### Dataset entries
┄┄┄┄┄┄
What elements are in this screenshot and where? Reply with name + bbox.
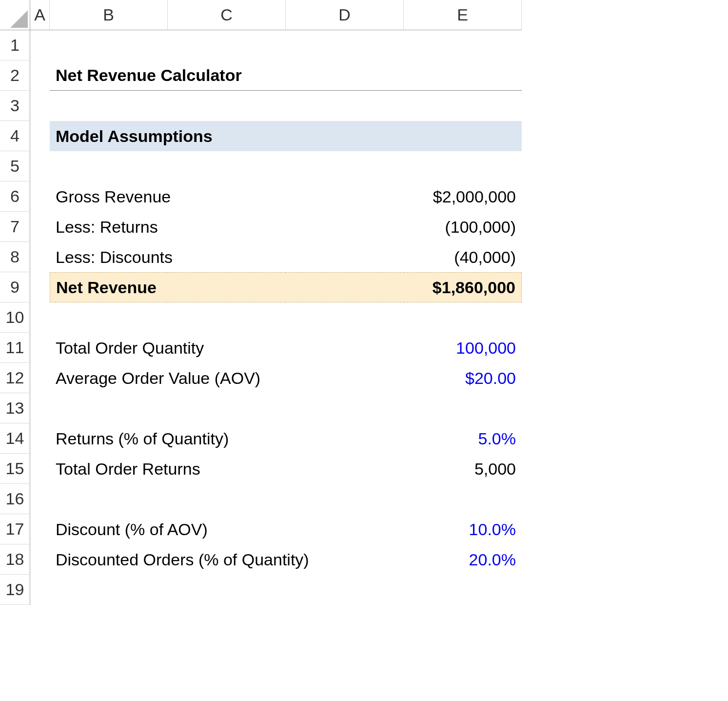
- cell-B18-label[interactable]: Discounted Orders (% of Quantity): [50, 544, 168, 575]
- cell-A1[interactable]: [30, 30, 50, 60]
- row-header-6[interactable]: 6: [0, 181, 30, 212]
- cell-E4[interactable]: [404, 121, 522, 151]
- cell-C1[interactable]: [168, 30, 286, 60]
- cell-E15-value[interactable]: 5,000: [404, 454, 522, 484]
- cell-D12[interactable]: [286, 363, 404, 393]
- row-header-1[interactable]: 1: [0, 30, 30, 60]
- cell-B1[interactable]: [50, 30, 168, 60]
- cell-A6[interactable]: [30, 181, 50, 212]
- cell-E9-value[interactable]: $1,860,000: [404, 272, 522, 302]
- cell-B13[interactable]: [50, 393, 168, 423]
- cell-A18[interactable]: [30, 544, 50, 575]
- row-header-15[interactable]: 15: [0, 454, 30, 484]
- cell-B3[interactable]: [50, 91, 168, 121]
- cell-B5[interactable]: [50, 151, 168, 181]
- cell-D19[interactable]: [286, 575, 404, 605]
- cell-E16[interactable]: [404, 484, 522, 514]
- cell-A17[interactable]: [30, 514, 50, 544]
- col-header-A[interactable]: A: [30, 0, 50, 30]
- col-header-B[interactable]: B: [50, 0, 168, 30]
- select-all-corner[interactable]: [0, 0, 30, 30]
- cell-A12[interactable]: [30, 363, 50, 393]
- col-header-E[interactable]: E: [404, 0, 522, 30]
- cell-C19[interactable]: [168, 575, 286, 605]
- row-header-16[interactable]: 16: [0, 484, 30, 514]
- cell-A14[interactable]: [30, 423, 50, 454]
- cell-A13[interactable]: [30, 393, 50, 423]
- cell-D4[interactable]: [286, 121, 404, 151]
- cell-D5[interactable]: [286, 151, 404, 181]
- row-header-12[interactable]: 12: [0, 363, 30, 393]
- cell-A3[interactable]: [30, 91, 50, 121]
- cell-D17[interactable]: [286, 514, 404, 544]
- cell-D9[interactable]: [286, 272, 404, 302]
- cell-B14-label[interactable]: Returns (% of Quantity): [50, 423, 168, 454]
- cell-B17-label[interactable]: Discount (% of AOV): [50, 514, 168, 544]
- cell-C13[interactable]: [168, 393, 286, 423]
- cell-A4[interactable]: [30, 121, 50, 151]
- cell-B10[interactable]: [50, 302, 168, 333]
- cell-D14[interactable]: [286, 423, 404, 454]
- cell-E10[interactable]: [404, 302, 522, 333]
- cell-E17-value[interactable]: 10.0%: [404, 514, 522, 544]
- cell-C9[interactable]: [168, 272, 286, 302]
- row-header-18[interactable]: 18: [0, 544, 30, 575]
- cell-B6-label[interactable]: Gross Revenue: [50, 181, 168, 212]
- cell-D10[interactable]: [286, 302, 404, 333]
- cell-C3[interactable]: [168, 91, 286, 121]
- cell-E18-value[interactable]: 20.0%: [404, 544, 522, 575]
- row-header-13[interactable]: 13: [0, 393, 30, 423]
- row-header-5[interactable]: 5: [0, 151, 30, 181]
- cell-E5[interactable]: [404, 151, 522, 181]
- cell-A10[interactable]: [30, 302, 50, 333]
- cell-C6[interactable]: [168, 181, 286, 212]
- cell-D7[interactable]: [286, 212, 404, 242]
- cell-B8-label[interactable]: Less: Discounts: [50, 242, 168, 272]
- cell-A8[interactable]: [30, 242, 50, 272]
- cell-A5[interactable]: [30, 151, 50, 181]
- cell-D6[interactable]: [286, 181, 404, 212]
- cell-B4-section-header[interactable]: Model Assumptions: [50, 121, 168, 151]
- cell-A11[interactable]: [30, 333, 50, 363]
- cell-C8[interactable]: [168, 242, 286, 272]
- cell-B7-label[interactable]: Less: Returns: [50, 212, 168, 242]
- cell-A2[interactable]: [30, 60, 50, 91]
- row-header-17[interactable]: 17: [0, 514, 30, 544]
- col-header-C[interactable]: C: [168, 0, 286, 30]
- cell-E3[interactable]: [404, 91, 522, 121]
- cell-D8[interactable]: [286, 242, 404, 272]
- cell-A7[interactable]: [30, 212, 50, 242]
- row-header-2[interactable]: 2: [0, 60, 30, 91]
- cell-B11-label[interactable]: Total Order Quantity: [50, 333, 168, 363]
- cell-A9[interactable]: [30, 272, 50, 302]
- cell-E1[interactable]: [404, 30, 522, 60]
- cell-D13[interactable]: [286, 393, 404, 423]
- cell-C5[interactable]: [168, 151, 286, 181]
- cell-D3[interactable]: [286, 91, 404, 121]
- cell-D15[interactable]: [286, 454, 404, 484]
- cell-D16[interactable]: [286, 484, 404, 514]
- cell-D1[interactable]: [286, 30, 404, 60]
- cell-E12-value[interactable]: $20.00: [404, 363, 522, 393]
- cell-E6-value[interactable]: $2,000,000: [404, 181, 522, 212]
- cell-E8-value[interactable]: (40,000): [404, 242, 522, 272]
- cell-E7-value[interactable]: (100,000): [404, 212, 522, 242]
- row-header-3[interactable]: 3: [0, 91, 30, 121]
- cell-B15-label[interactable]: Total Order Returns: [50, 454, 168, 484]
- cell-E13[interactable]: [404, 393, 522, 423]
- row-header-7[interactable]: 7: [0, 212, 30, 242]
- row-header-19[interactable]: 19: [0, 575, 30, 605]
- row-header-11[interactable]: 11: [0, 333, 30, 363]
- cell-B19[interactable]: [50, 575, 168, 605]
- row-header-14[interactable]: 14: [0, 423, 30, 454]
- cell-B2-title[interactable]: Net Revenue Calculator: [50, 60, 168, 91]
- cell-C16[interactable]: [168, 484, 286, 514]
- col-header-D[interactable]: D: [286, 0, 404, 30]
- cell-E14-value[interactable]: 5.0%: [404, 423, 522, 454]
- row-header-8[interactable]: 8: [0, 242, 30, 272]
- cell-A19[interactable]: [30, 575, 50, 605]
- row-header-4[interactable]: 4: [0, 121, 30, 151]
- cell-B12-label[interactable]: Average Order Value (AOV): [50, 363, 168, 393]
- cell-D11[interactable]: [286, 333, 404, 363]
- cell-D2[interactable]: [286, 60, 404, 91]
┄┄┄┄┄┄
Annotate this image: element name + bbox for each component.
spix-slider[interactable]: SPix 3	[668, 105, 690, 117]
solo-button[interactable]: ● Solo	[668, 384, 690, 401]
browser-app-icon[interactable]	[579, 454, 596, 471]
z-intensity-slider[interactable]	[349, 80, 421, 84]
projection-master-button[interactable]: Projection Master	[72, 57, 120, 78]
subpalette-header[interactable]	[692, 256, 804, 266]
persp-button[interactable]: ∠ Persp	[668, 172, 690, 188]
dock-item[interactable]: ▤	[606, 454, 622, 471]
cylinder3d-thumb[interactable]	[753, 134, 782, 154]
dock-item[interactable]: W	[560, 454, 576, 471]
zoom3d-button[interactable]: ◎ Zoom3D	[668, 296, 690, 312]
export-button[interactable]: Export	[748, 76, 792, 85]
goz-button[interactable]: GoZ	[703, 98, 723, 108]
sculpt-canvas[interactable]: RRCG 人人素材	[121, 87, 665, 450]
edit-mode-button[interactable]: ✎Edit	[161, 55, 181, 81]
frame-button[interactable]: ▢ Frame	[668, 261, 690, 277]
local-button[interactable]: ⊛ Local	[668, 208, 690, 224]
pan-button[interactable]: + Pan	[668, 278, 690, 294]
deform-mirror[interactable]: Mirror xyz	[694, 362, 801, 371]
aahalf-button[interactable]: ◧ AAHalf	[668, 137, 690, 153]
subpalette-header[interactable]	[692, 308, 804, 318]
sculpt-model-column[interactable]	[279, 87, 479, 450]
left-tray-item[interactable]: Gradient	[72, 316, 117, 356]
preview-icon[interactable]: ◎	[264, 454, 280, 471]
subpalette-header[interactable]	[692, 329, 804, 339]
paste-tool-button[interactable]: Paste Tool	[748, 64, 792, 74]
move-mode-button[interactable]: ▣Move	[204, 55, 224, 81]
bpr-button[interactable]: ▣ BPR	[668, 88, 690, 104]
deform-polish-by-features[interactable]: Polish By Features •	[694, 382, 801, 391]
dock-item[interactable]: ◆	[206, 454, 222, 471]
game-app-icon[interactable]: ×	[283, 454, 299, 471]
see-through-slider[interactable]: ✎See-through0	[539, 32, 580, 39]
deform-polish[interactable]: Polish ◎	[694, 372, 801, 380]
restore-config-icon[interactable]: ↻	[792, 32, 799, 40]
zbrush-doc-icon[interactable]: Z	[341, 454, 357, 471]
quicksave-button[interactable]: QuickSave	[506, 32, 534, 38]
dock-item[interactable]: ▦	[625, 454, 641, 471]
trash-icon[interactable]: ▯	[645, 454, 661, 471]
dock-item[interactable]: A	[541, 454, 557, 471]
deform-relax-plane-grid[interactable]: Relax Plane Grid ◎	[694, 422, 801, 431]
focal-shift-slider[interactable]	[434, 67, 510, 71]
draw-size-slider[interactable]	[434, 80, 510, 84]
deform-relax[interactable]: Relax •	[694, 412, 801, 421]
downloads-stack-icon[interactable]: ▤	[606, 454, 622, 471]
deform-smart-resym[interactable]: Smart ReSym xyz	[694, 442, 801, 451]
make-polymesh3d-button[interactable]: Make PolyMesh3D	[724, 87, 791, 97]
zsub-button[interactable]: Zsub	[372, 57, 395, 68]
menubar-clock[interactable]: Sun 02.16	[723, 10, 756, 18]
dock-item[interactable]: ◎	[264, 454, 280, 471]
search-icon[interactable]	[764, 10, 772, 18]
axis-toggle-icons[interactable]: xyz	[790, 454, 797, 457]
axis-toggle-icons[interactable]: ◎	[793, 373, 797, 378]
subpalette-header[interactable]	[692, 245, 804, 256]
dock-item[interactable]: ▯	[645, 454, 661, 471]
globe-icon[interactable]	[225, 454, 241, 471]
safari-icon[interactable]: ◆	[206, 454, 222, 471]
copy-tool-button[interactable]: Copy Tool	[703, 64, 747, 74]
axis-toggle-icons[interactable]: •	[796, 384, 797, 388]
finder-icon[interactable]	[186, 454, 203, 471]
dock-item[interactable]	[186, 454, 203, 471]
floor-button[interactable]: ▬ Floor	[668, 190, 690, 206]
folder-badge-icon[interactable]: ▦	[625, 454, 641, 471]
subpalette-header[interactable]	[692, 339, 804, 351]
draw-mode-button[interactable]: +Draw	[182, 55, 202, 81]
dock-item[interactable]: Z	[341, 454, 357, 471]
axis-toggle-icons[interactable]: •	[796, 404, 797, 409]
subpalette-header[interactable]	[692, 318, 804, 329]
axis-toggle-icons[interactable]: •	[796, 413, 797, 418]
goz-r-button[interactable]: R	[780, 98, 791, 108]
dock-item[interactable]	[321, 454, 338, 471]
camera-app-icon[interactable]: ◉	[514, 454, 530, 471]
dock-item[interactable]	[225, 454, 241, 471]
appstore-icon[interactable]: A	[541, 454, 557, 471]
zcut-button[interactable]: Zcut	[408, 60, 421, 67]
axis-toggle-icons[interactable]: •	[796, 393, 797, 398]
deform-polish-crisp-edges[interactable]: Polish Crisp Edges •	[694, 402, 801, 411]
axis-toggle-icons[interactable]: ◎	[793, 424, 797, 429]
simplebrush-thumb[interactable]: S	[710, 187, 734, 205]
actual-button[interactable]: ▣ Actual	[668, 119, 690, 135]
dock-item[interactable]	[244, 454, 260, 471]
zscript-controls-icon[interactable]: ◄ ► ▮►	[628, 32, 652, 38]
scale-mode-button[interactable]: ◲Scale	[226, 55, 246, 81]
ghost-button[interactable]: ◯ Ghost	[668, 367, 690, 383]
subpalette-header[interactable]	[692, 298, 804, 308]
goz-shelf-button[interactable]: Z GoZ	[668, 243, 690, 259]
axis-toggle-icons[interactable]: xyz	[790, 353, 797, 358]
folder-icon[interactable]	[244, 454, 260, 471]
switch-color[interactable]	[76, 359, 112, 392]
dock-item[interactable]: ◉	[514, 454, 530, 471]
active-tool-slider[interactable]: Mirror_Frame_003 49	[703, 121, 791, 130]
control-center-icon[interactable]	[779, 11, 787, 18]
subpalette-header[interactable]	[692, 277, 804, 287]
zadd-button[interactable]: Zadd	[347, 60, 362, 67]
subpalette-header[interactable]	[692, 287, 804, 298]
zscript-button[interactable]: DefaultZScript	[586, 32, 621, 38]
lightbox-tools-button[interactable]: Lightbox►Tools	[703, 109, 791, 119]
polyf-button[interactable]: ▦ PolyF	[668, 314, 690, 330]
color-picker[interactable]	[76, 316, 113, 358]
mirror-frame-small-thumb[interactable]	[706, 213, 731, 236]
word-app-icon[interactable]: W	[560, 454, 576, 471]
┄┄┄┄┄┄
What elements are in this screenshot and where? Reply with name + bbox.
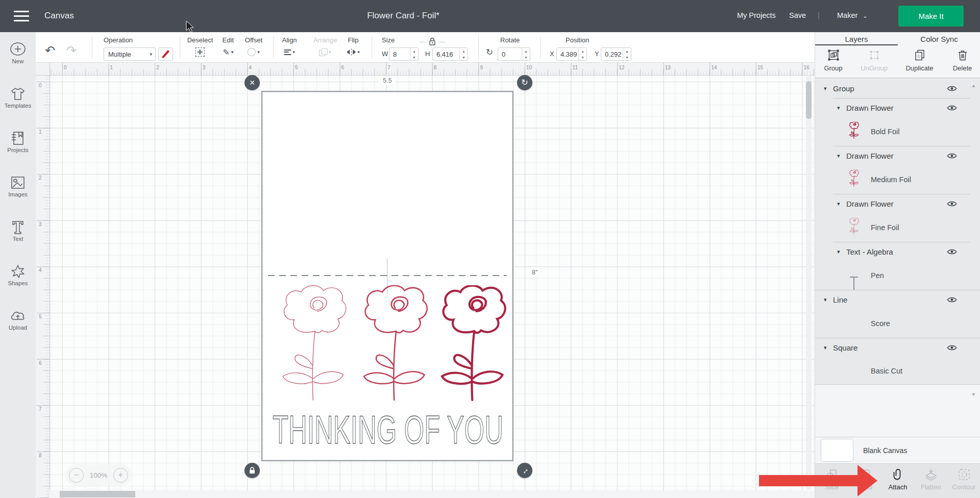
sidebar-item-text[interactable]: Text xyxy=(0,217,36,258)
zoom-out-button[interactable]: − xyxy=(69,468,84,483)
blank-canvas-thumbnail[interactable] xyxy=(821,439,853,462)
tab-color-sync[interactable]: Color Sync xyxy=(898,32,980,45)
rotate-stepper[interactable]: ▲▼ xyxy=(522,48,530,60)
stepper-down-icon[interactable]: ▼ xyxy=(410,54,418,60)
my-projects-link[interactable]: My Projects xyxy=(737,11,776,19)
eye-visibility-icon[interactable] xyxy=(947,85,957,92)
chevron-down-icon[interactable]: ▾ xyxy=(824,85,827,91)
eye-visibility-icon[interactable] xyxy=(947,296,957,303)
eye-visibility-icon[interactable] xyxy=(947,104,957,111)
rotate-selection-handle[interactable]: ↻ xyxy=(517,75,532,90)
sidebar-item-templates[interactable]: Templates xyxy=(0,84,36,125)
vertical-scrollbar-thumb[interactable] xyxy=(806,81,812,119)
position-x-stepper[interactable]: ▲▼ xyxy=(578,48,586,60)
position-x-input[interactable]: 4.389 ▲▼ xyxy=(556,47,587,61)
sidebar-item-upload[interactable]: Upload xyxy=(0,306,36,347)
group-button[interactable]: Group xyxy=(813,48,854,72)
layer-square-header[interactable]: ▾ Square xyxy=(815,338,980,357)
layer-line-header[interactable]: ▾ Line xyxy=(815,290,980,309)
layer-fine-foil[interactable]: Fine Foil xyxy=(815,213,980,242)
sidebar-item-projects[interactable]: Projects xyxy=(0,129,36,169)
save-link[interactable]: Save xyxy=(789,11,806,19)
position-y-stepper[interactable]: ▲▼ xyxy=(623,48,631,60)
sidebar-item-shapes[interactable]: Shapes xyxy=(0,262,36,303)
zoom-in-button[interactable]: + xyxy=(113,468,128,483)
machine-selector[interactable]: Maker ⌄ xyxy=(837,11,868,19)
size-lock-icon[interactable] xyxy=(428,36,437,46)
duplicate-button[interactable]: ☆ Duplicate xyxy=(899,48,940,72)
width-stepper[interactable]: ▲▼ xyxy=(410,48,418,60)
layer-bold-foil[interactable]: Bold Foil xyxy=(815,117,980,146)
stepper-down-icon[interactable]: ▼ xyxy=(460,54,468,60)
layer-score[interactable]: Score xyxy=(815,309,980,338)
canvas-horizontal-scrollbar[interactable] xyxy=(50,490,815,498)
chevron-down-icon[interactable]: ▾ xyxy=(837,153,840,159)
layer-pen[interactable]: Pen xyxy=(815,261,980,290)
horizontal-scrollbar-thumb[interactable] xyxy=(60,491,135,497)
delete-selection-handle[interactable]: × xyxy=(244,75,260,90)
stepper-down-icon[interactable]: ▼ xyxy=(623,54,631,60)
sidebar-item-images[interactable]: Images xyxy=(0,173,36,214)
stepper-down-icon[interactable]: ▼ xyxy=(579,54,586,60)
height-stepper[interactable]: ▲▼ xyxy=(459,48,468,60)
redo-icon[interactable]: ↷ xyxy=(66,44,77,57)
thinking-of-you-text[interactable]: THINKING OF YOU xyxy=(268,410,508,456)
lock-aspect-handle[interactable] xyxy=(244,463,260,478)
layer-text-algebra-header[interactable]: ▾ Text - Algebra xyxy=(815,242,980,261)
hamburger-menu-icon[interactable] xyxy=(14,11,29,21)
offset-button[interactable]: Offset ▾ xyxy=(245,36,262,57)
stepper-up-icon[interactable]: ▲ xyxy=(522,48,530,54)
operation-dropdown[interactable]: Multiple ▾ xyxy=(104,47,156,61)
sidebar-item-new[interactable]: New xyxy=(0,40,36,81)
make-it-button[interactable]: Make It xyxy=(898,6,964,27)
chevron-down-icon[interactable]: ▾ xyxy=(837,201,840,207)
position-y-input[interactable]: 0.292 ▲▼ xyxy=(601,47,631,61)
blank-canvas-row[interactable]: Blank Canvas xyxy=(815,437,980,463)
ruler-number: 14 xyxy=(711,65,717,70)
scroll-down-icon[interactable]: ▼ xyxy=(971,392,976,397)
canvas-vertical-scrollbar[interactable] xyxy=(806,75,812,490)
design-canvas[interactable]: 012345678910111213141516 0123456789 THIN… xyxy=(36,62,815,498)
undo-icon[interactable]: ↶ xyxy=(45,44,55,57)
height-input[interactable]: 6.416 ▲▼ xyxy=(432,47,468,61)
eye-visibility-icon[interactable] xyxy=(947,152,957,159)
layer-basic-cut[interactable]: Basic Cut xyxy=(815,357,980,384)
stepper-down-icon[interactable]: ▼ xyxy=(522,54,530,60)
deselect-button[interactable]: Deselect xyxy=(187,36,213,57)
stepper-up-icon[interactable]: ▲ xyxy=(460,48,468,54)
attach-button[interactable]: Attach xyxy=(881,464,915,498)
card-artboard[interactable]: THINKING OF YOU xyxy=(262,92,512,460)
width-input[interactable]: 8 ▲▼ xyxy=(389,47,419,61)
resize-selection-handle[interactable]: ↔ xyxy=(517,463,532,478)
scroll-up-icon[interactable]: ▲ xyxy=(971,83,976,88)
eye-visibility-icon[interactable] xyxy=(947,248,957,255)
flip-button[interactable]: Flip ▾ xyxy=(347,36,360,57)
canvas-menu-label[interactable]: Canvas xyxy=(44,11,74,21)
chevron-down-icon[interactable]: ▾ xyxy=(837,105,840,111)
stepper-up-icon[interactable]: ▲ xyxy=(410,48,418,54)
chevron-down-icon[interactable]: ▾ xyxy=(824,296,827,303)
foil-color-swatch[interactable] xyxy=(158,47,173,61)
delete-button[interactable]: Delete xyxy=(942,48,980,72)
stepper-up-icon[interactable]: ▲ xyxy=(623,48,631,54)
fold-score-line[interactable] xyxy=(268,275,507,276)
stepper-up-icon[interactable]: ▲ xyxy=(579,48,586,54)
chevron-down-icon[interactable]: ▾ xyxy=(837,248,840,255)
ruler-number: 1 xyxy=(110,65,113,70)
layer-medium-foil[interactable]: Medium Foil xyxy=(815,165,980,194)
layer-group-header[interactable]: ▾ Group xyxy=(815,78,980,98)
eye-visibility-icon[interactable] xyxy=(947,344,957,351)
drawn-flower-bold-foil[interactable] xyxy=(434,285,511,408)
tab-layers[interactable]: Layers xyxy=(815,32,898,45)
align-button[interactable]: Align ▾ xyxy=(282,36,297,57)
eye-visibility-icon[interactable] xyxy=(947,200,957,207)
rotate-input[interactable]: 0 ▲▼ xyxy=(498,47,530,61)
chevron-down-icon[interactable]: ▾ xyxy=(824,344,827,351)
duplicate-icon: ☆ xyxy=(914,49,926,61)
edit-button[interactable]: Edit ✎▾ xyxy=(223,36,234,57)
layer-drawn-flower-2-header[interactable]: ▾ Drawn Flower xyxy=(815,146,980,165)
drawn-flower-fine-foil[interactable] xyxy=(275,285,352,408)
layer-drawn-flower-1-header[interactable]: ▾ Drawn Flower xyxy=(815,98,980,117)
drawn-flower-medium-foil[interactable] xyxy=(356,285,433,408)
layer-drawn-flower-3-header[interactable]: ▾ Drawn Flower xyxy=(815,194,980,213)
┄┄┄┄┄┄
### What to produce
Search the data for the string "duplicate" and copy each line where it appears.

### Exercise answer
duplicate-button[interactable]: ☆ Duplicate xyxy=(899,48,940,72)
duplicate-icon: ☆ xyxy=(914,49,926,61)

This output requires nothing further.